About the Program for the Human Environment

The involvement of the Program for the Human Environment in DNA barcoding dates to Jesse Ausubel's attendance in February 2002 at a conference in Nova Scotia organized by the Canadian Center for Marine Biodiversity. At the conference, Paul Hebert presented for the first time his concept of large-scale DNA barcoding for species identification. Impressed by the potential for this technology to address difficult challenges in the Census of Marine Life, Jesse agreed with Paul on encouraging a conference to explore the contribution taxonomy and DNA could make to the Census as well as other large-scale terrestrial efforts. In his capacity as a Program Director of the Sloan Foundation, Jesse turned to the Banbury Conference Center of Cold Spring Harbor Laboratory, whose leader Jan Witkowski prepared a strong proposal to explore both the scientific reliability of barcoding and the processes that might bring it to broad application. Concurrently, PHE researcher Mark Stoeckle began to work with the Hebert lab on analytic studies of barcoding in birds.

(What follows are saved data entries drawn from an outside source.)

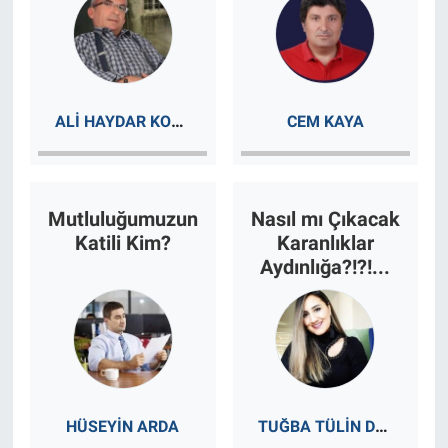
ALI HAYDAR KOYUN
CEM KAYA
Mutluluğumuzun
Nasıl mı Çıkacak
Katili Kim?
Karanlıklar
Aydınlığa?!?!...
TUĞBA TÜLIN DURDU
HÜSEYIN ARDA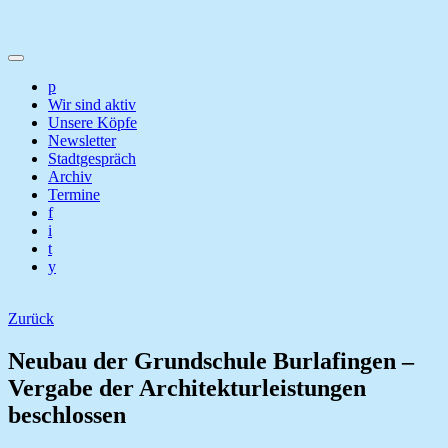
p
Wir sind aktiv
Unsere Köpfe
Newsletter
Stadtgespräch
Archiv
Termine
f
i
t
y
Zurück
Neubau der Grundschule Burlafingen –
Vergabe der Architekturleistungen
beschlossen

Our involvement in barcoding now takes 3 forms: assisting the organizational development of the Consortium for the Barcode of Life and the Barcode of Life Initiative; contributing to the scientific development of the field, especially by studies in birds, and contributing to public understanding of the science and technology of barcoding and its applications through improved visualization techniques and preparation of brochures and other broadly accessible means, including this website. While the Sloan Foundation continues to support CBOL through a grant to the Smithsonian Institution, it does not provide financial support for barcoding research itself or support to the PHE for its research in this field.